They spent the rest of the day hollowing out an eye – it was a lot fiddlier than it sounded, and they wrecked a fair few eyes – and then placing it in. There was no handy bottle of superglue around, so they had to find a gluing spell in the massive, insanely dusty book of spells that lay on the ground.
“Ugh, it’s so heavy,” Allison complained. There was an intricate pattern on what appeared to be the twisted vine of a rose, complete with thorns. It sort of looked like the bubble for dark faeries in Faerie Bubbles.
“Awesome! I bet the Twisted Roses made it,” Tiggy said unhelpfully upon seeing the cover, and Marie sighed.
“We should look under G,” Kindle said, “for ‘glue.’”

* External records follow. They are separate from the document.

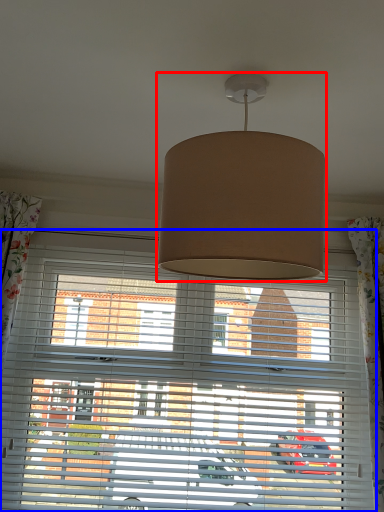 Question: Which point is further to the camera, lamp (highlighted by a red box) or window blind (highlighted by a blue box)?

Choices:
 (A) lamp
 (B) window blind

Answer: (B) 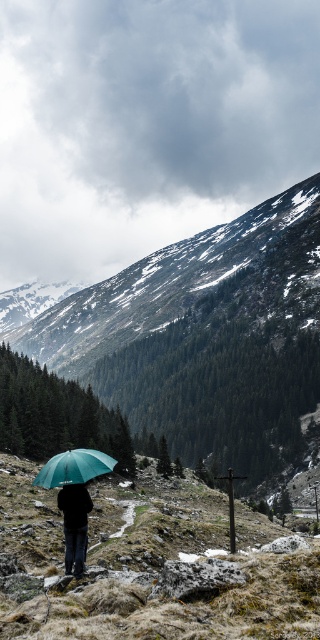 Based on the photo, you are a hiker planning to take a photo of the snowy rocky mountain at center from the position of the green matte umbrella at lower left. Will the mountain be to your left or right side in the photo?

The snowy rocky mountain at center is to the right of the green matte umbrella at lower left, so in the photo taken from the umbrella, the mountain will appear on the right side.

You are a hiker planning to climb the snowy rocky mountain at center. Based on the coordinates provided, where would you start your ascent?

“No, duh, Kindle; that’s a bit obvious,” Allison said, rolling her eyes. She flipped to G.
“Now you should find the G-Ls,” Marie put in, because Allison seemed to be going from G-A.
“Oh. That would help,” she said.
“Hey, why do you say that she is helpful when I was equally helpful?” Kindle said, her bottom lip sticking out.
“Because I actually didn’t think of that,” Allison said teasingly, and Kindle stuck her tongue out.
“Brat,” she muttered playfully.
Allison pretended to ignore her and said: “I found it!”
“Really?” Kindle asked, surprised, looking over. “I didn’t actually think that you would.”
They all clustered around, looking at the spell. “Uffergiddius?” Marie asked uncertainly. Then she shrugged. “Okay, whatever works.”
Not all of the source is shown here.